Your task => If a record holds a picture, please leave the picture out and copy the rest of the record exactly.
------------
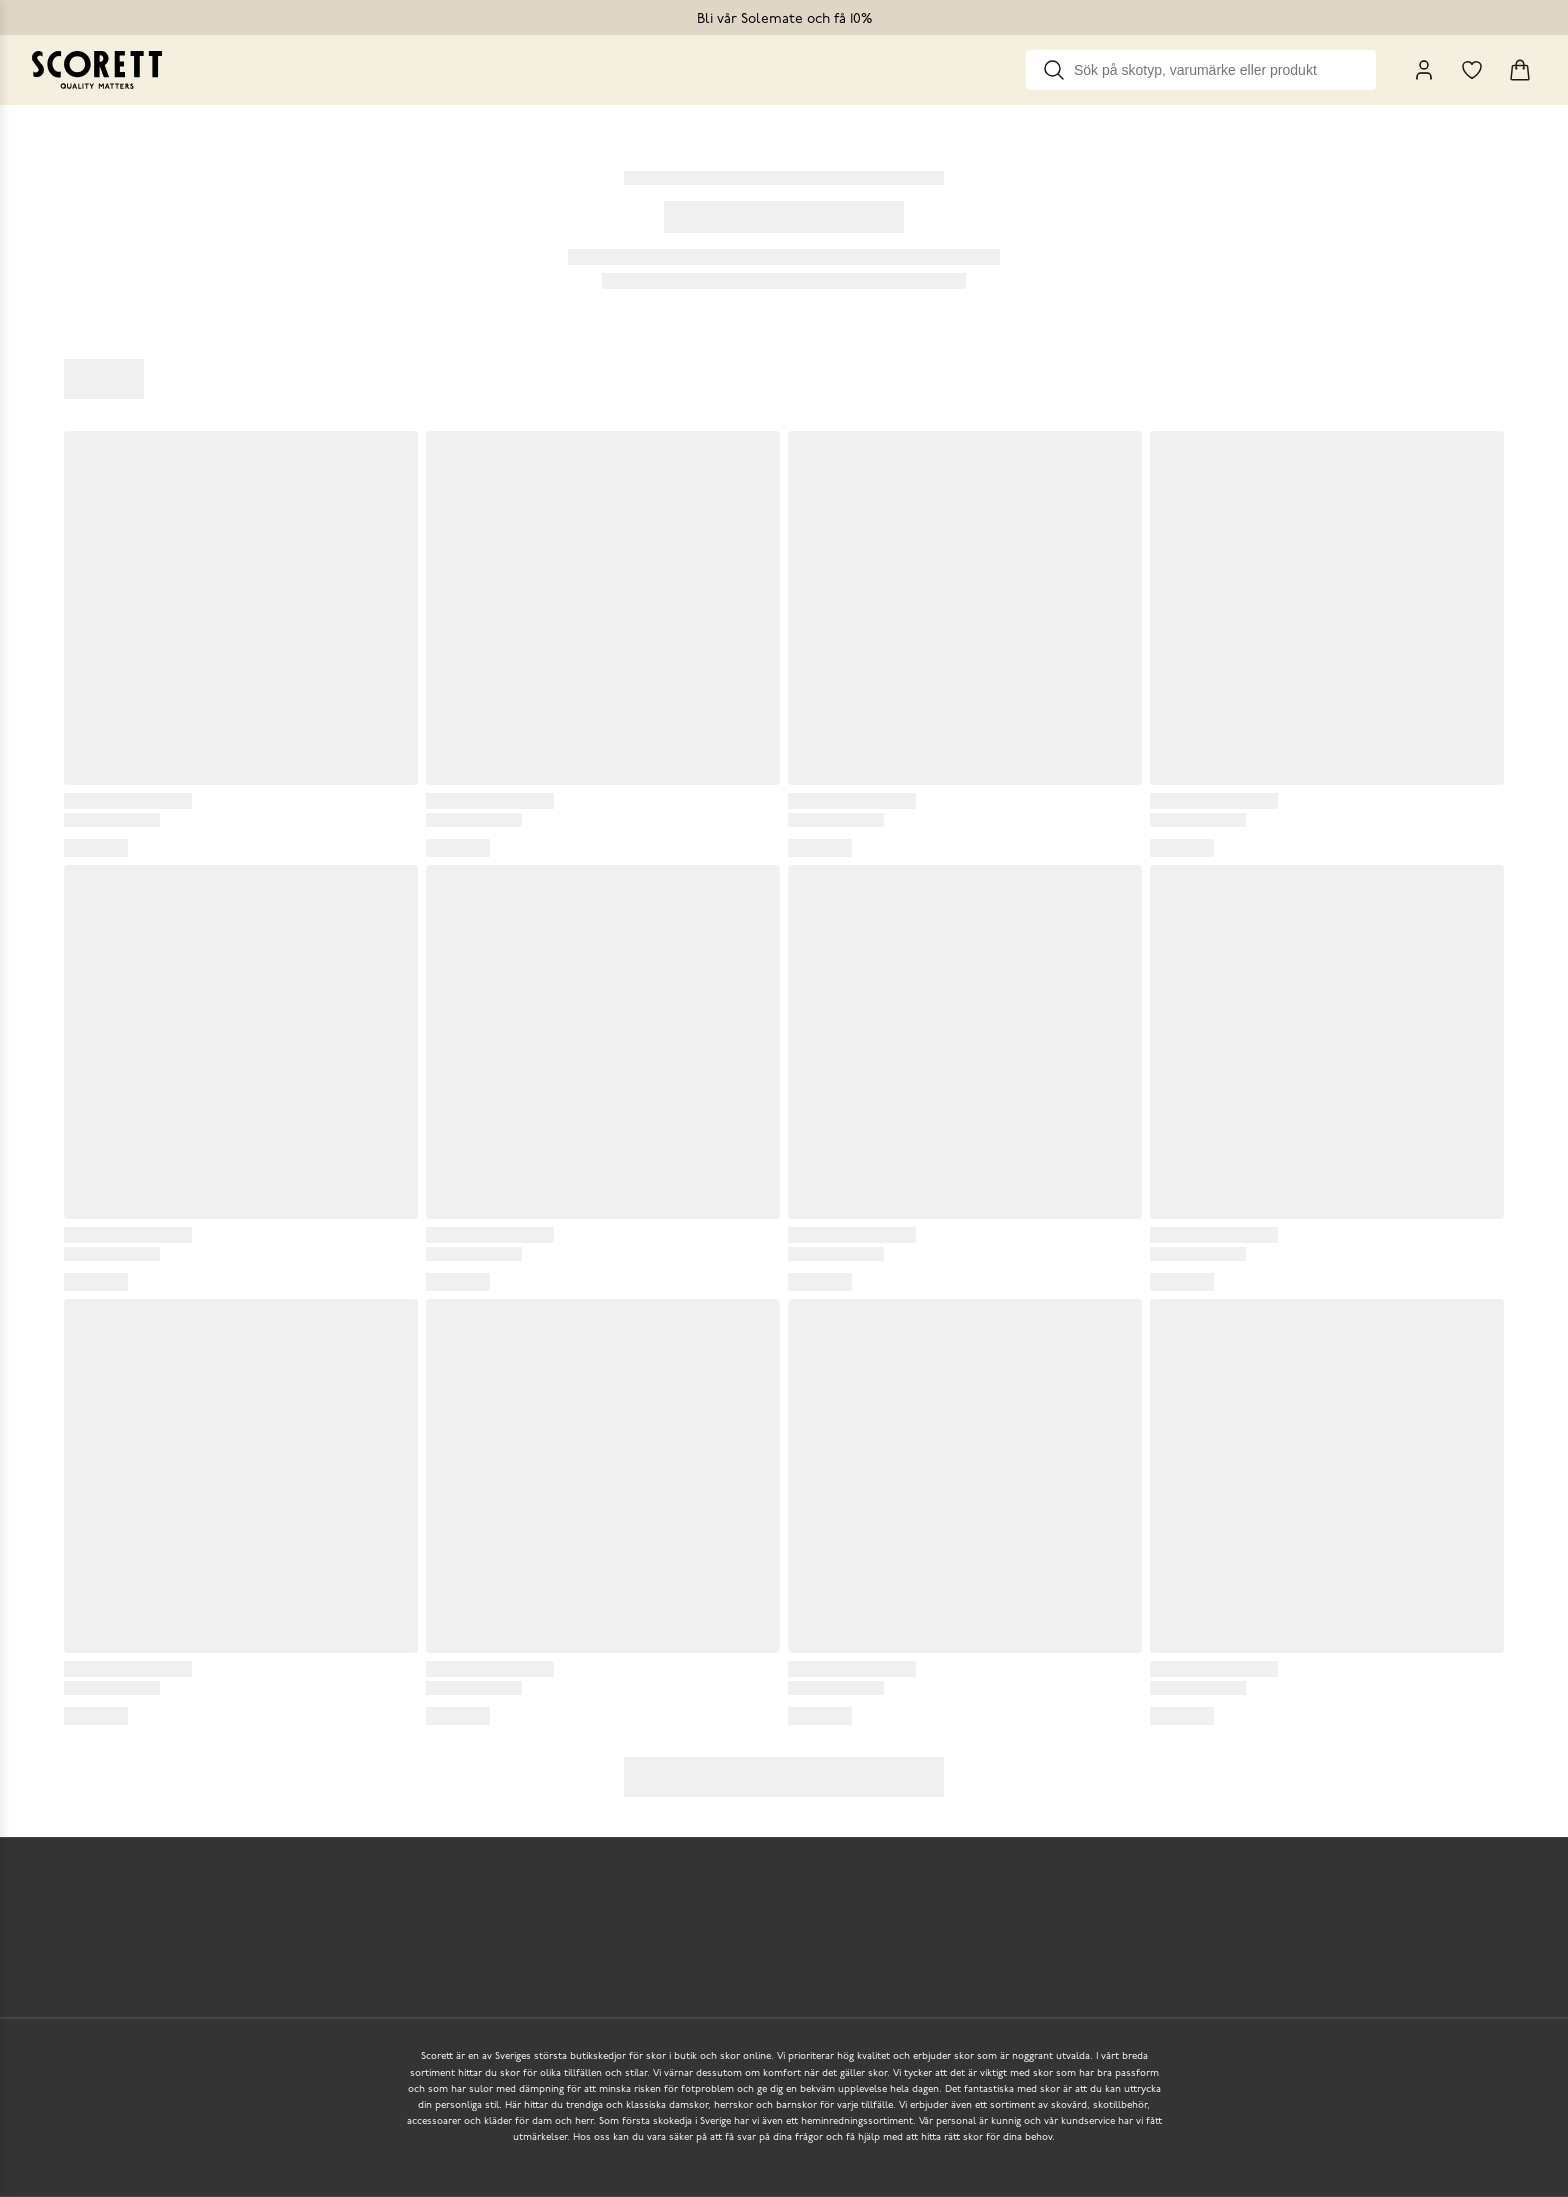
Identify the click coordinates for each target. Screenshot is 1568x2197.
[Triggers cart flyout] (1520, 70)
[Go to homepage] (97, 70)
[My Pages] (1424, 70)
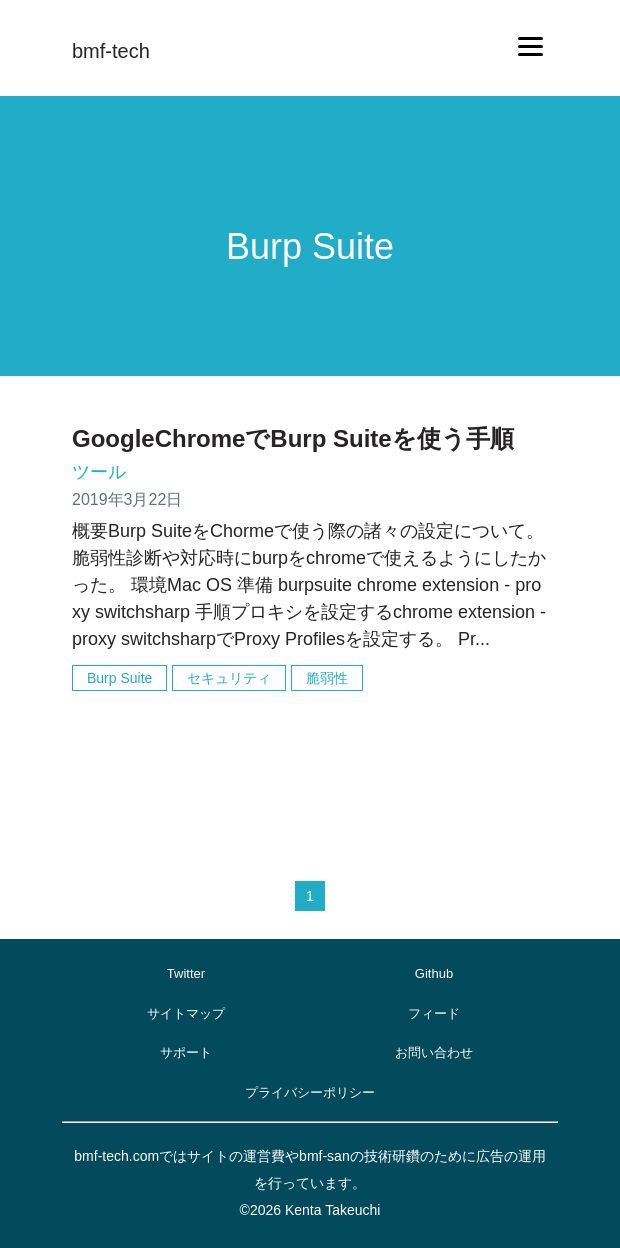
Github (434, 973)
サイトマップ (186, 1013)
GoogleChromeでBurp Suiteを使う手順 (293, 438)
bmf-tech (111, 51)
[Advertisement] (310, 768)
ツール (99, 472)
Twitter (186, 973)
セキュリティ (229, 678)
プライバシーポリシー (310, 1092)
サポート (186, 1052)
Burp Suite (119, 678)
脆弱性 (327, 678)
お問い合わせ (434, 1052)
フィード (434, 1013)
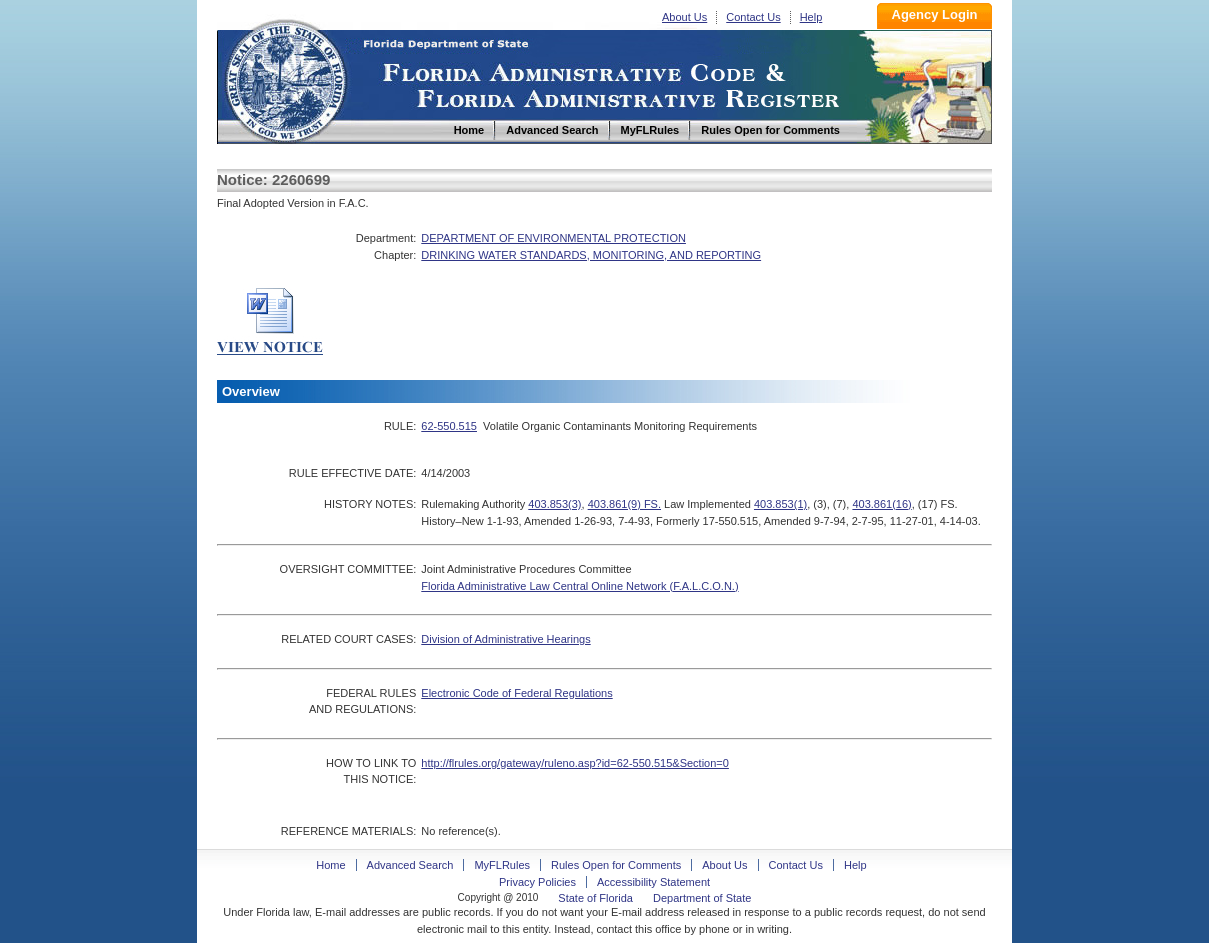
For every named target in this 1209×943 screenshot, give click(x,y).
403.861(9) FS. (624, 504)
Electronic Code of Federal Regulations (516, 693)
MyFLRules (502, 865)
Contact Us (753, 17)
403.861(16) (881, 504)
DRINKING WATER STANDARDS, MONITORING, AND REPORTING (591, 255)
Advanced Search (410, 865)
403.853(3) (554, 504)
------------
Answer space =>
Identify the click coordinates for each target. Screenshot is 1568x2197.
[Triggers cart flyout] (1520, 70)
[Go to homepage] (97, 70)
[My Pages] (1424, 70)
Github (434, 973)
サイトマップ (186, 1013)
GoogleChromeでBurp Suiteを使う手順 (293, 438)
bmf-tech (111, 51)
[Advertisement] (310, 768)
ツール (99, 472)
Twitter (186, 973)
セキュリティ (229, 678)
プライバシーポリシー (310, 1092)
サポート (186, 1052)
Burp Suite (119, 678)
脆弱性 (327, 678)
お問い合わせ (434, 1052)
フィード (434, 1013)
For every named target in this 1209×943 screenshot, give click(x,y).
403.861(9) FS. (624, 504)
Electronic Code of Federal Regulations (516, 693)
MyFLRules (502, 865)
Contact Us (753, 17)
403.861(16) (881, 504)
DRINKING WATER STANDARDS, MONITORING, AND REPORTING (591, 255)
Advanced Search (410, 865)
403.853(3) (554, 504)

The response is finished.